PROJECT SUMMARY/ABSTRACT
Obstructive sleep apnea (OSA) is highly prevalent across the age spectrum and associated with significant
cardiovascular (CV) diseases. To date, our understanding of the association between OSA and CV pathobiology
comes from limited cross-sectional data examining older individuals with severe OSA and advanced CV disease,
and recent clinical trials have demonstrated OSA treatment in this population does not improve CV outcomes
likely because of irreversible CV pathology. The effects of incident and developing OSA on CV phenotypes in
younger and healthier individuals remain unknown and whether OSA treatment in this population reverses early
CV pathophysiology is uncertain. In my K23, we have demonstrated that OSA is highly prevalent in collegiate
American-style football (ASF) athletes, which is a young and healthy population, but also enriched with early
traditional CV risk. Our data suggest that OSA in ASF athletes is associated with maladaptive CV functional
changes, reduced diastolic function and arterial stiffness; the combination which mirrors the pathophysiology of
ventricular-arterial (V-A) uncoupling. New preliminary data also suggest OSA is prevalent among higher-risk
female collegiate athletes. We will now leverage our access to at-risk young college-aged individuals to analyze
developing OSA and the corollary impact on CV function in absence of confounding and advanced CV morbidity.
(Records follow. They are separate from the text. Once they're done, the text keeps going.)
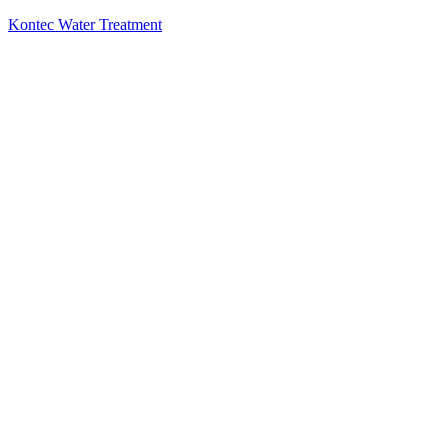
Kontec Water Treatment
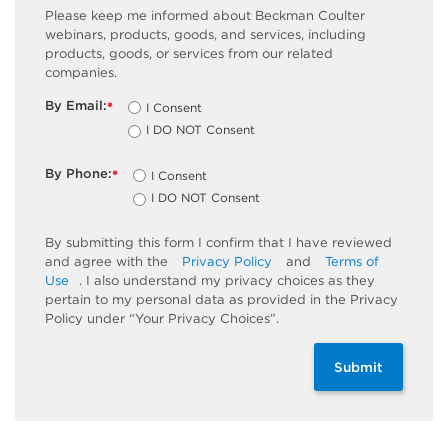
Please keep me informed about Beckman Coulter
webinars, products, goods, and services, including
products, goods, or services from our related
companies.
By Email:
I Consent
*
I DO NOT Consent
By Phone:
I Consent
*
I DO NOT Consent
By submitting this form I confirm that I have reviewed
and agree with the
Privacy Policy
and
Terms of
Use
. I also understand my privacy choices as they
pertain to my personal data as provided in the Privacy
Policy under “Your Privacy Choices”.
Submit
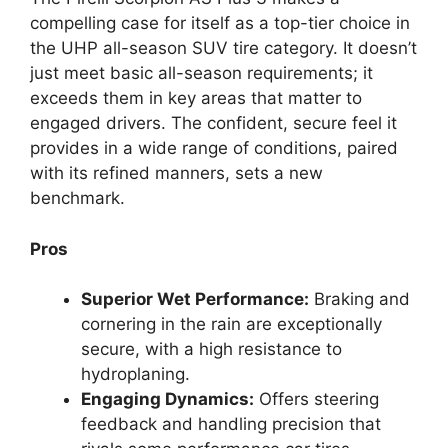
compelling case for itself as a top-tier choice in
the UHP all-season SUV tire category. It doesn’t
just meet basic all-season requirements; it
exceeds them in key areas that matter to
engaged drivers. The confident, secure feel it
provides in a wide range of conditions, paired
with its refined manners, sets a new
benchmark.
Pros
Superior Wet Performance:
Braking and
cornering in the rain are exceptionally
secure, with a high resistance to
hydroplaning.
Engaging Dynamics:
Offers steering
feedback and handling precision that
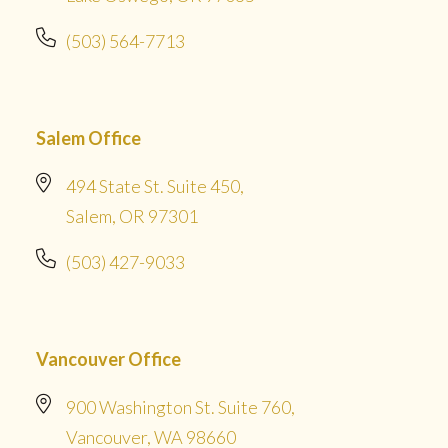
(503) 564-7713
Salem Office
494 State St. Suite 450,
Salem, OR 97301
(503) 427-9033
Vancouver Office
900 Washington St. Suite 760,
Vancouver, WA 98660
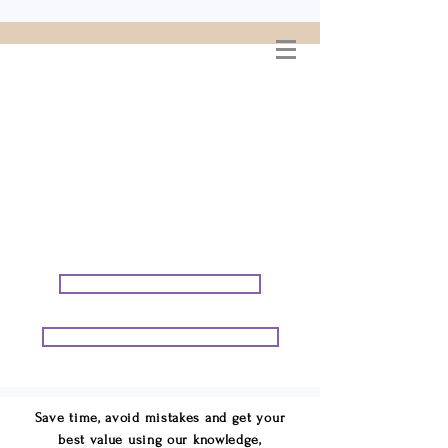
WELCOME TO
CONNIE GEORGE
TRAVEL ASSOCIATES
We are your cruise & tour
speci
alists.
START PLANNING YOUR VACATION
START PLANNING YOUR GROUP TRIP
Save time, avoid mistakes and get your
best value using our knowledge,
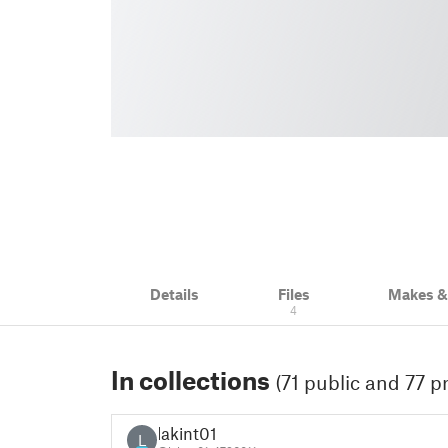
Details
Files
Makes 
4
In collections
(71 public and 77 pr
lakint01
L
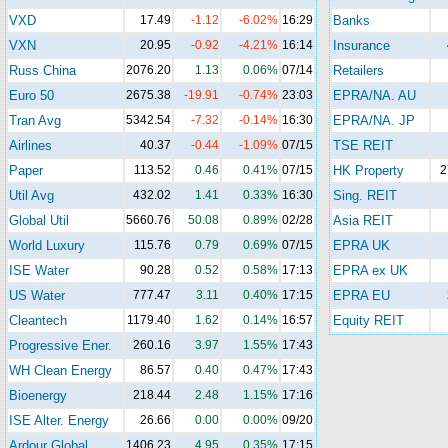
VXD
17.49
-1.12
-6.02%
16:29
Banks
VXN
20.95
-0.92
-4.21%
16:14
Insurance
Russ China
2076.20
1.13
0.06%
07/14
Retailers
Euro 50
2675.38
-19.91
-0.74%
23:03
EPRA/NA. AU
Tran Avg
5342.54
-7.32
-0.14%
16:30
EPRA/NA. JP
Airlines
40.37
-0.44
-1.09%
07/15
TSE REIT
Paper
113.52
0.46
0.41%
07/15
HK Property
2
Util Avg
432.02
1.41
0.33%
16:30
Sing. REIT
Global Util
5660.76
50.08
0.89%
02/28
Asia REIT
World Luxury
115.76
0.79
0.69%
07/15
EPRA UK
ISE Water
90.28
0.52
0.58%
17:13
EPRA ex UK
US Water
777.47
3.11
0.40%
17:15
EPRA EU
Cleantech
1179.40
1.62
0.14%
16:57
Equity REIT
Progressive Ener.
260.16
3.97
1.55%
17:43
WH Clean Energy
86.57
0.40
0.47%
17:43
Bioenergy
218.44
2.48
1.15%
17:16
ISE Alter. Energy
26.66
0.00
0.00%
09/20
Ardour Global
1406.23
4.95
0.35%
17:15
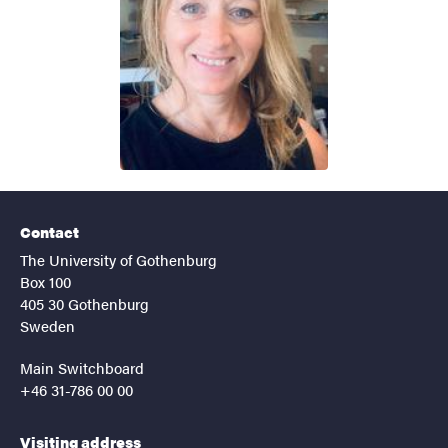
Contact
The University of Gothenburg
Box 100
405 30 Gothenburg
Sweden
Main Switchboard
+46 31-786 00 00
Visiting address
The scientific premise for the proposed work lies in establishing the pathophysiology that leads to OSA-
associated CV disease. Understanding the natural progression of OSA disease could lead to new and effective
treatment options for healthier patients prior to irreversible CV pathology, thereby reducing the public health
burden of OSA. This prospective and observational cohort study will examine young individuals with OSA using
repeated measures analyses and will bring together a multi-disciplinary expert team of scientists from cardiology,
exercise physiology, and sleep medicine. We will use a comprehensive array of non-invasive testing including
cardiac imaging, vascular function analysis, sleep studies, and plasma metabolomics to characterize the effects
of incident and developing OSA on CV function. The working hypotheses are: 1) Independent of weight gain,
OSA leads to impaired diastolic function, arterial stiffening, and V-A uncoupling among at-risk young athletes
and non-athlete undergraduates with OSA, 2) Changes in OSA observed in detrained individuals will remain
associated with CV functional measures, independent of changes in weight, and 3) OSA leads to a specific
changes in metabolism that will be associated with CV dysfunction. Aim 1 will investigate the relationship
between incident OSA and diastolic function, arterial stiffness, and V-A coupling, adjusting for weight, in a large,
multi-center cohort of male ASF athletes, female athletes, and undergraduate controls. Aim 2 will assess the
relationship between CV dysfunction and OSA in detrained subjects adjusting for weight change and left
ventricular mass regression. Aim 3 will identify the metabolic profile associated with OSA and the association
between OSA-specific metabolites and early CV dysfunction.